Taken together, these criteria help us discriminate between cases in which AI use is always forbidden (simulating personhood to exploit and monetize people’s needs for relationships, deception and misinformation, autonomous weapons systems, outsourcing intellectual work in educational settings, sex robots, deepfakes, and more) and others in which, for the sake of pursuing authentic human flourishing and the common good while protecting inviolable human dignity, its use might be ethical given that human abilities alone would not be able to pursue goods that are essential to integral human development (some applications in science and medicine, for example). The criteria help us tackle difficult areas where careful discernment is needed (for example, when is it moral to substitute human labor with AI? What tasks are ethical to outsource to AI, given the deskilling that accompanies all outsourcing?), while constantly reminding us that the material and spiritual conditions of our age make human exploitation the most likely outcome when it comes to technology (let’s learn our lessons from the ongoing discovery of the harmful effects of screen-based childhood, smartphones, and social media!).
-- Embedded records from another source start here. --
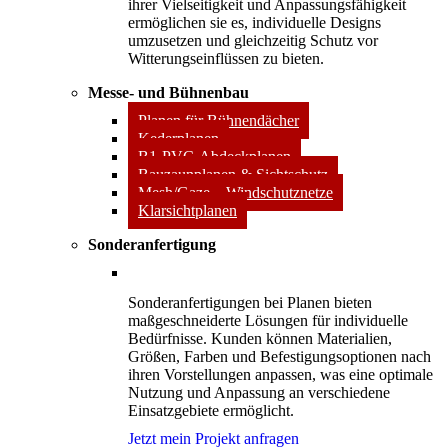
ihrer Vielseitigkeit und Anpassungsfähigkeit
ermöglichen sie es, individuelle Designs
umzusetzen und gleichzeitig Schutz vor
Witterungseinflüssen zu bieten.
Messe- und Bühnenbau
Planen für Bühnendächer
Kederplanen
B1-PVC-Abdeckplanen
Bauzaunplanen & Sichtschutz
Mesh/Gaze – Windschutznetze
Klarsichtplanen
Sonderanfertigung
Sonderanfertigungen bei Planen bieten
maßgeschneiderte Lösungen für individuelle
Bedürfnisse. Kunden können Materialien,
Größen, Farben und Befestigungsoptionen nach
ihren Vorstellungen anpassen, was eine optimale
Nutzung und Anpassung an verschiedene
Einsatzgebiete ermöglicht.
Jetzt mein Projekt anfragen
Every time I read or hear that AI could serve the good if used in the right way, I always think of the fact that Adam and Eve could have obeyed God in the garden (cf. Genesis 3). They did not, though, which leaves us in a wounded and fragile condition where, without the ongoing aid of grace, concupiscence, deception, injustice, inequalities, envy, greed, and pride constantly push us to use AI in a disordered way that harms human dignity, agency, and relationships (cf. CCC, 2317). Just like Christians never engage in war following efficiency, productivity, or the pursuit of power as the determining factors for discernment, so too we should not use these criteria to decide whether to use AI. Instead, everything we do must be the outworking of Christian discipleship, a calling that summons us to walk the narrow path not just of using AI for the good but, most importantly, to walk towards holiness and the kingdom. In the end, what good will it be to gain the world thanks to the power of AI if we lose our souls?